- _THE PROBLEM_:
The records below are to be set down again exactly, with the pictures left out.
■ ■ ■ ■
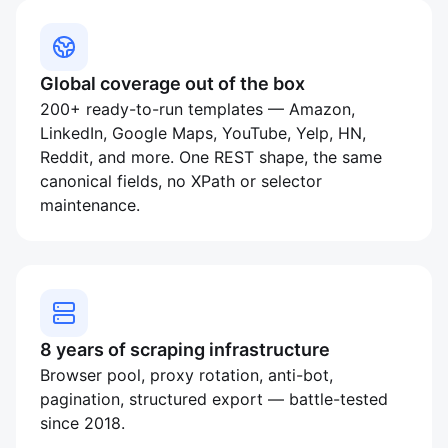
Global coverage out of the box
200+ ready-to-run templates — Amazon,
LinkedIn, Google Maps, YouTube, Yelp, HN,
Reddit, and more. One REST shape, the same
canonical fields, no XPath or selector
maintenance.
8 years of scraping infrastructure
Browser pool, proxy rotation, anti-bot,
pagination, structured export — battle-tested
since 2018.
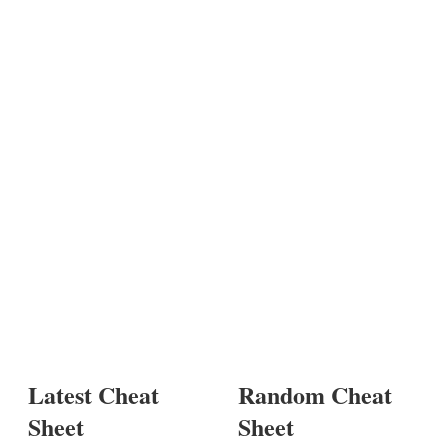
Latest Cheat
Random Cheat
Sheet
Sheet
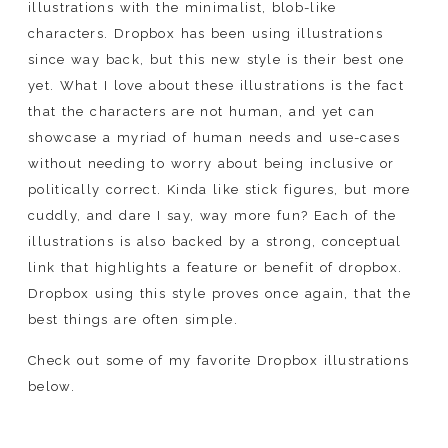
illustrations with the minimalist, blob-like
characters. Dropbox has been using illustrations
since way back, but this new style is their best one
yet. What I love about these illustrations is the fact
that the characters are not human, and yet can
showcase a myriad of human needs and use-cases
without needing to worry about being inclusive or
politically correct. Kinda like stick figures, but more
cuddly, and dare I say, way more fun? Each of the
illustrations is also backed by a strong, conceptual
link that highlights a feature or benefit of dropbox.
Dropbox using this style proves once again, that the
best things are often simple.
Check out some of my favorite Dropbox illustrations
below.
■ ■ ■ ■
- _SOLUTION BELOW_:
Global coverage out of the box
200+ ready-to-run templates — Amazon,
LinkedIn, Google Maps, YouTube, Yelp, HN,
Reddit, and more. One REST shape, the same
canonical fields, no XPath or selector
maintenance.
8 years of scraping infrastructure
Browser pool, proxy rotation, anti-bot,
pagination, structured export — battle-tested
since 2018.
Latest Cheat
Random Cheat
Sheet
Sheet
illustrations with the minimalist, blob-like
characters. Dropbox has been using illustrations
since way back, but this new style is their best one
yet. What I love about these illustrations is the fact
that the characters are not human, and yet can
showcase a myriad of human needs and use-cases
without needing to worry about being inclusive or
politically correct. Kinda like stick figures, but more
cuddly, and dare I say, way more fun? Each of the
illustrations is also backed by a strong, conceptual
link that highlights a feature or benefit of dropbox.
Dropbox using this style proves once again, that the
best things are often simple.
Check out some of my favorite Dropbox illustrations
below.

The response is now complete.